# Basic `numpy`

In this notebook we will learn about the python package `numpy`.

By the end of this notebook you will know about:
- Checking the version of a python package,
- `numpy` `ndarray`s,
- `ndarray` functions,
- `numpy` functions,
- Pseudorandom numbers in `numpy` and
- Linear algebra in `numpy`.

## `numpy`

`numpy` is a python package that is a real workhorse of machine learning and data science.

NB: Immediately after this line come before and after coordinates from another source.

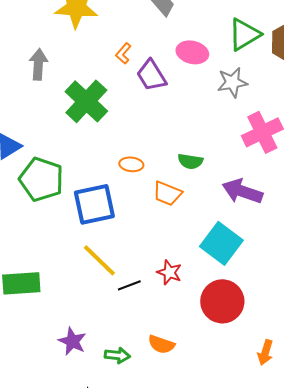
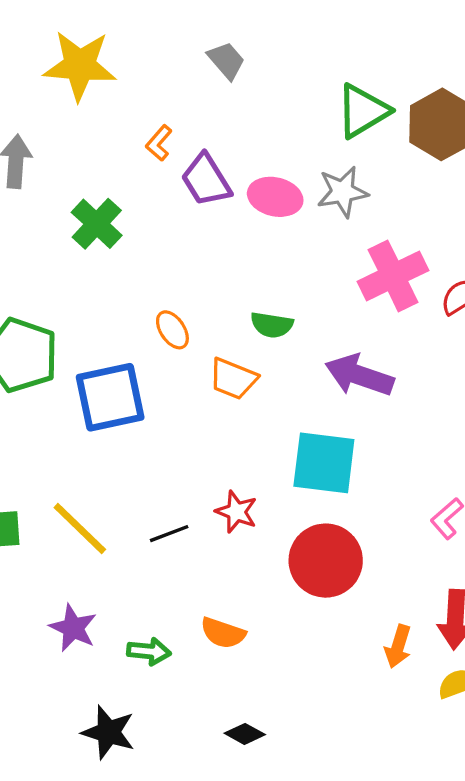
pink ellipse: (192, 52) -> (275, 197), moved
green cross: (86, 101) -> (97, 224), size x0.7
orange ellipse: (131, 164) -> (172, 330), turned 50
cyan square: (221, 243) -> (324, 463), turned -30
yellow line: (99, 260) -> (80, 529), moved

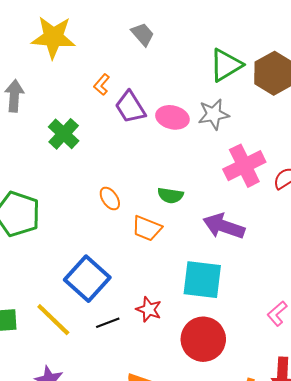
blue square: (110, 397) -> (87, 279), moved, turned -36

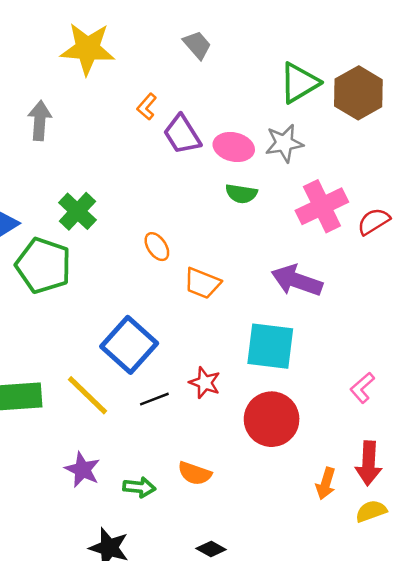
green cross: (64, 134) -> (77, 211), moved
green semicircle: (170, 195) -> (241, 194), moved

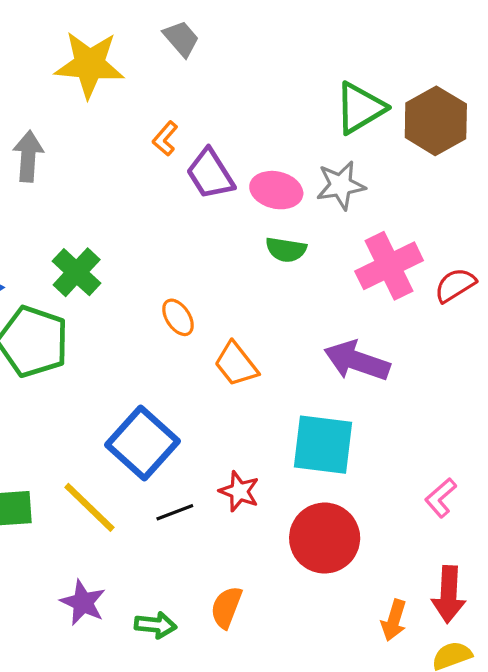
gray trapezoid: (197, 45) -> (181, 39), moved
orange trapezoid: (202, 283) -> (236, 364), turned 30
orange semicircle: (195, 473) -> (226, 607), turned 92

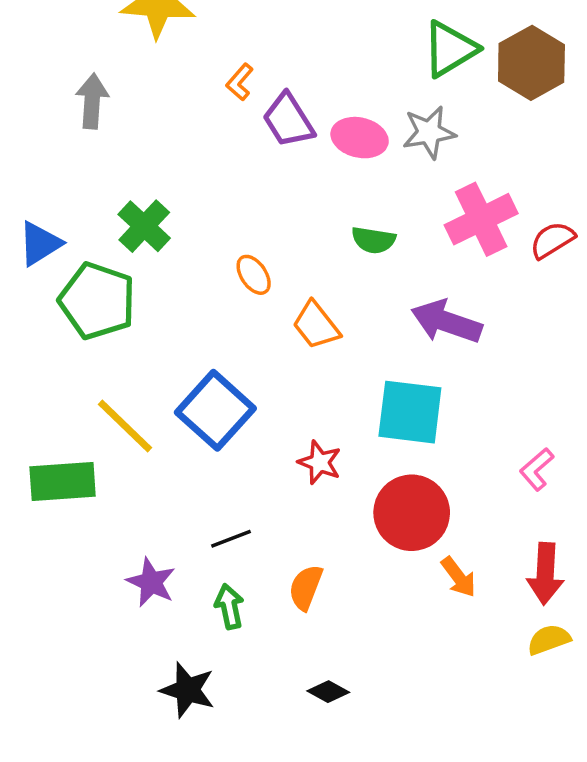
green semicircle: (286, 250) -> (373, 240), moved
yellow line: (89, 507) -> (125, 426), moved
black line: (175, 512) -> (231, 539), moved
orange arrow: (394, 620) -> (459, 577), moved, turned -54
green arrow: (155, 625) -> (229, 607), turned -108

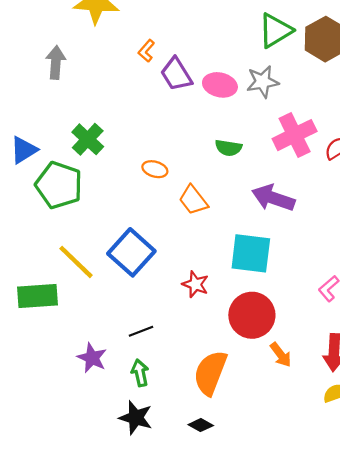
orange ellipse: (254, 275) -> (155, 169), turned -40
orange semicircle: (306, 587) -> (210, 373), moved, size x1.6
black star: (188, 690) -> (136, 418), moved

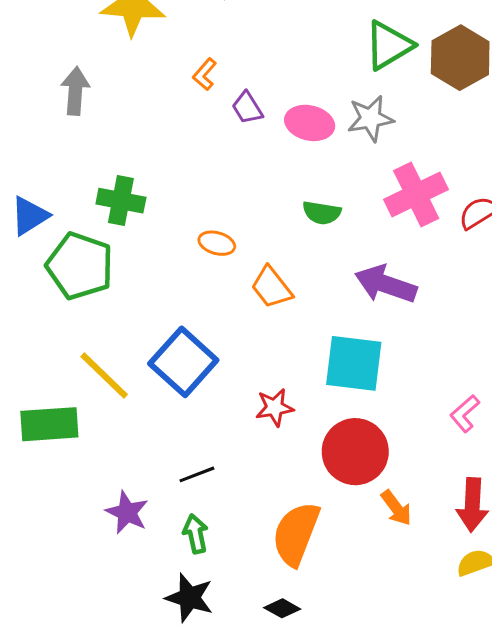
purple trapezoid: (176, 74) -> (247, 108), size x0.7
green cross: (88, 139) -> (121, 201), turned -32
red star: (195, 284) -> (275, 407), turned -30

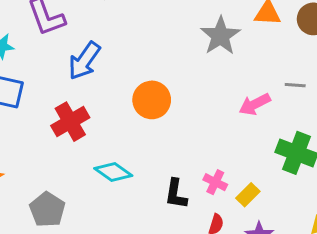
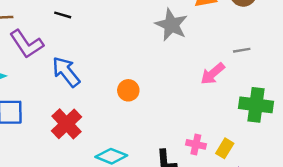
blue arrow: (84, 61) -> (66, 72), turned 120
orange circle: (152, 100) -> (128, 90), size x0.7

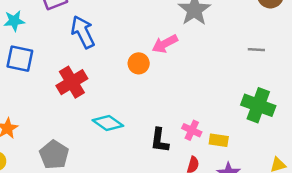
pink arrow: (213, 74) -> (165, 44), moved
yellow rectangle: (225, 148) -> (219, 140), turned 54

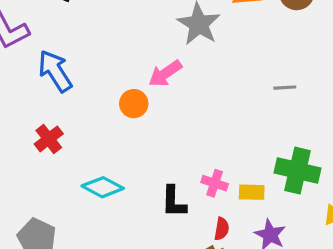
gray line: (256, 50) -> (285, 88), moved
red cross: (72, 82) -> (49, 139), size x0.7
green cross: (258, 105) -> (297, 171), moved

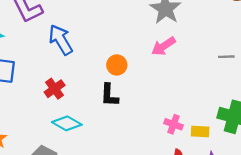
pink arrow: (165, 74) -> (164, 46), moved
cyan diamond: (103, 187) -> (67, 123), moved
black L-shape: (174, 202) -> (109, 95), moved

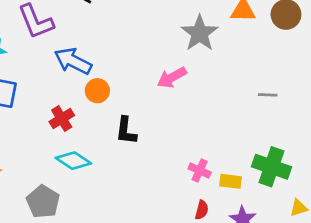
blue arrow: (61, 40) -> (73, 61), turned -36
pink arrow: (164, 46) -> (172, 77), moved
orange circle: (117, 65) -> (97, 91), moved

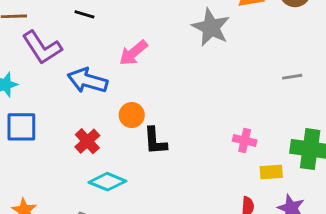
pink arrow: (172, 77) -> (133, 53), moved
orange circle: (97, 91) -> (132, 115), moved
pink cross: (200, 171) -> (245, 141), moved

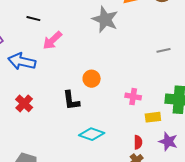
black line: (84, 14) -> (33, 19), moved
orange circle: (132, 115) -> (92, 79), moved
cyan diamond: (107, 182) -> (92, 134), moved

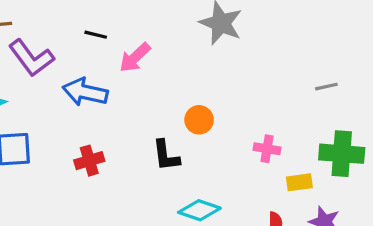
black line: (33, 19) -> (96, 35), moved
gray line: (164, 50) -> (326, 87), moved
red cross: (24, 103) -> (89, 161), turned 30

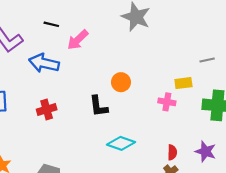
yellow rectangle: (299, 182) -> (183, 83), moved

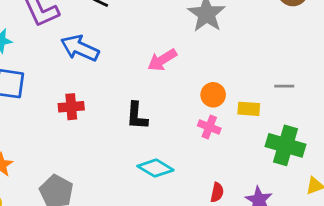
pink arrow: (78, 40) -> (162, 60), moved
orange circle: (121, 82) -> (213, 95), moved
pink cross: (167, 102) -> (209, 127), moved

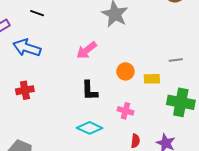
black L-shape: (137, 116) -> (90, 91), moved
pink cross: (209, 127) -> (125, 111), moved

If you are new to python, this will be the first true package you will import. That being said we should check that you have the package installed, try to run the following code chunk. (Note if you installed the Anaconda platform, <a href="https://www.anaconda.com/">https://www.anaconda.com/</a>, `numpy` should be installed already).

In [1]:
## it is standard to import numpy as np
import numpy as np

In [2]:
## let's check what version of numpy you have
## when I wrote this I had version 1.24.2
## yours may be different
print(np.__version__)

2.2.1


If you had a version of `numpy` installed, both of those code chunks should have run without error. If not, you will need to install it onto your machine because we will be using it heavily in the boot camp. For installation instructions check out the `numpy` documentation here, <a href="https://numpy.org/install/">https://numpy.org/install/</a>. If you are unsure how to install a python package in general check our python package installation guide, <a href="https://www.erdosinstitute.org/data-science">https://www.erdosinstitute.org/data-science</a>.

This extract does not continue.